Él sacó un pañuelo de su bolsillo y se lo pasó a James, que a su vez se lo pasó a Andrew, que se inclinó para tomar el rostro de su madre con una mano y secarlo con la otra.

– Mamá -explicó el doctor Christian pacientemente-, decidimos quedarnos en Holloman, porque pensamos que los que más nos necesitarían serían los que no viajaban al sur. Pero ahora debemos ir hacia el sur porque supongo que la situación allí va a empeorar durante los primeros años de esta nueva fase. Nosotros debemos estar allí donde se nos necesite y ésa es la verdadera razón de la existencia de nuestra clínica.

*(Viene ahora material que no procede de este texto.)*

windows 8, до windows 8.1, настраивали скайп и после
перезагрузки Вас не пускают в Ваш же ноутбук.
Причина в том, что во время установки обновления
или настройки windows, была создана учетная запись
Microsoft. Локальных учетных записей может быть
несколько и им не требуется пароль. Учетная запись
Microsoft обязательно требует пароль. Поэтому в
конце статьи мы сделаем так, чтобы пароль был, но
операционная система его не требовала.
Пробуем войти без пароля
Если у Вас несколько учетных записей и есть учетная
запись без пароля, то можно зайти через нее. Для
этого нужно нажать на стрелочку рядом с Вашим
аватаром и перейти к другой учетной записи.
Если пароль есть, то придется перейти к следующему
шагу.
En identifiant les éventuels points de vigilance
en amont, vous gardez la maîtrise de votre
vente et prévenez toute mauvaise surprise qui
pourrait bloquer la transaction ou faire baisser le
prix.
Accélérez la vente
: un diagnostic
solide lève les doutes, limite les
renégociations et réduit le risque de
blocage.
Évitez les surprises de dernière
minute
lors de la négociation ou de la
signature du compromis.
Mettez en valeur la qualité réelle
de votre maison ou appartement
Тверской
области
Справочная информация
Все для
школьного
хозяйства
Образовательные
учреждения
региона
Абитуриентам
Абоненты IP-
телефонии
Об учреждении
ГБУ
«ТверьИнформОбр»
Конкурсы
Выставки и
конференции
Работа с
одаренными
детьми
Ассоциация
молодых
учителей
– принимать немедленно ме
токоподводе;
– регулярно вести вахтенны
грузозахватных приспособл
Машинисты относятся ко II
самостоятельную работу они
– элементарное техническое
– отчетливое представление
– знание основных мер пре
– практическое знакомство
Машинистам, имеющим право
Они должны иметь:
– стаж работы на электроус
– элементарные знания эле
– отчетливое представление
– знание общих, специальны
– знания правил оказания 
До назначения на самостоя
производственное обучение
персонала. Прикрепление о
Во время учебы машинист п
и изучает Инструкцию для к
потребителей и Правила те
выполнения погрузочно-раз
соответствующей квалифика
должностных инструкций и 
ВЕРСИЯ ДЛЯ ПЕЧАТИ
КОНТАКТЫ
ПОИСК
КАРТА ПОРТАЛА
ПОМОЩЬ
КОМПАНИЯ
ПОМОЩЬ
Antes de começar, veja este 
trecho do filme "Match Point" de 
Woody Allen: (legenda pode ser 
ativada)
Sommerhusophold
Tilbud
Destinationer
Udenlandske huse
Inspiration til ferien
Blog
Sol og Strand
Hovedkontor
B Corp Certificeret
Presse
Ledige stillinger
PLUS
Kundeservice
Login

Mamá pareció encogerse y se estremeció.

– Será a alguna ciudad pobre de Texas, ¿verdad?

– Todavía no lo sé, pero si me envían a varios lugares en esta gira publicitaria, quizás eso me proporcione la respuesta. De todos modos, me parece que es un buen momento para empezar a buscar.

Andrew besó los párpados de su madre y le sonrió.

– ¡Vamos, mamá, no más lágrimas y arriba esa cara!

– ¡Oh! -suspiró Martha, tan repentinamente que todo el mundo se volvió a mirarla.

– ¿Oh? -preguntó el doctor Christian, sonriéndole con una tierna expresión.